Marie nous dirige encore, attend quelques vagues plus grandes, puis à nouveau plus petites, sauter sur la planche, aligner les pieds, attendre un moment, en quelque sorte la séquence de yoga, regarder en haut, en avant, jamais sur les pieds, ne pas poser les genoux sur la planche, sauter ; et si l'on a de la chance, on se tient debout.
Encore un retour.
Et recommencer.
Apprendre à lire les vagues, comprendre le courant - ou vouloir comprendre au moins, puis vient la vague, petite, grande cobra, chien tête en bas, sauter sur la planche, tomber, avaler de l'eau.
Tellement cool !
Augustin d'Argentine - prof de surf de la session n° 4 : « Il s'agit de détermination ! Tu peux le faire ! Dis-le toi-même, crois-le - toi-même ! »
Le cours de surf n° 3 était frustrant, les conditions sur l'autre plage à Maroubra étaient un peu plus rudes.

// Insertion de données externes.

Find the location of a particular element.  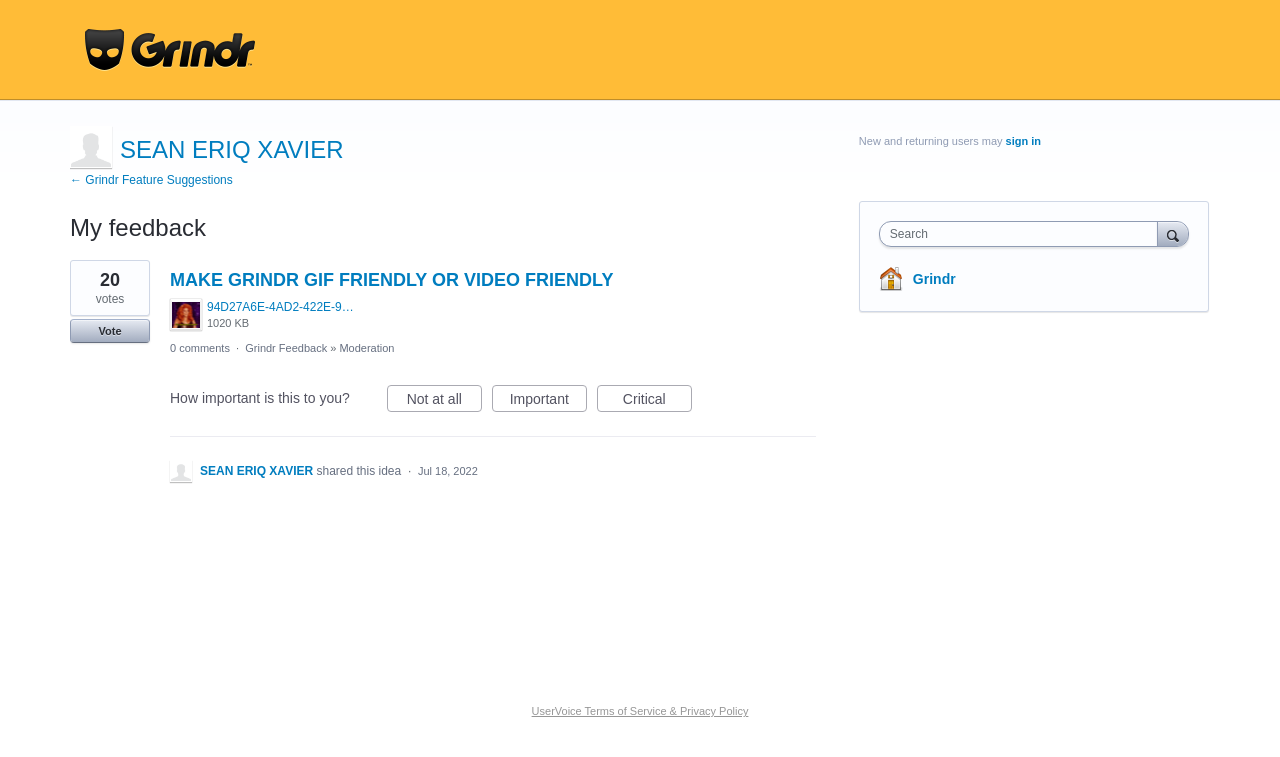 Important is located at coordinates (548, 402).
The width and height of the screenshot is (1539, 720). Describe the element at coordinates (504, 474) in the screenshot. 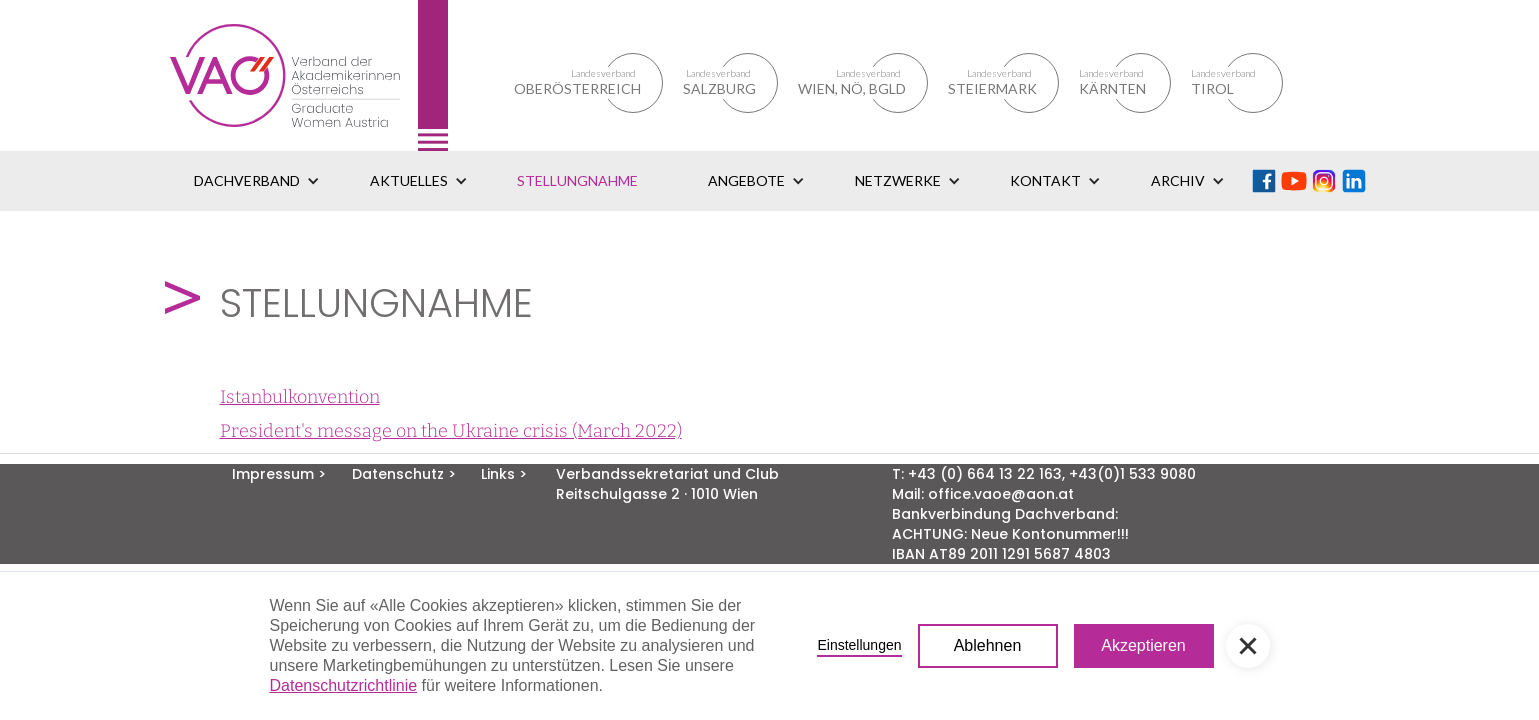 I see `Links >` at that location.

En plus, il fallait ramer soi-même, pas de grande prise ; il fallait plus s'adapter aux vagues. Je me suis souvent senti perdu, soit trop tard, soit trop tôt ou je ne pouvais même pas me tenir sur la planche. Ouf !

Cours de surf 4 : Augustin nous encourage tout de suite au début en disant que les conditions sont très bonnes. Les vagues me paraissent tout aussi grandes. Que voient les surfeurs que je ne vois pas ?
« Ça va vraiment bien se passer ! », souligne Augustin à plusieurs reprises. Je le crois simplement. Il est 7 heures du matin, le soleil brille. C'est vraiment une chouette matinée, presque sans nuages, soleil, 24 degrés, léger vent. Augustin déborde d'énergie et trouve manifestement son travail vraiment à son goût - cela se transmet. L'eau, les vagues et le surf, le soleil, cela semble détendre et faire du bien aux gens. Cheveux mouillés, chapeau humide et un large sourire. Augustin prêche presque d'une manière mais en même temps très décontractée : le surf est avant tout une question d'esprit. « Toujours regarder en avant. Tes pieds, ta tête savent ce qu'il faut faire. » Je ne suis pas si sûr, mais s'il le dit ! Tomber est amusant, se lever l'est encore plus et avec le temps, cela réussit encore plus.
Encore un retour, là où sont les bonnes vagues, ne pas nager contre le courant, mais apprendre à lire les vagues et utiliser la force du courant pour aller là où je veux aller avec la planche.
« Jump on. » - Saute sur !
La vague arrive - rame !
« Let’s go ! » - C'est parti !
Beaucoup à apprendre, en dehors de la zone de confort - et en même temps ou justement à cause de cela : vraiment bien!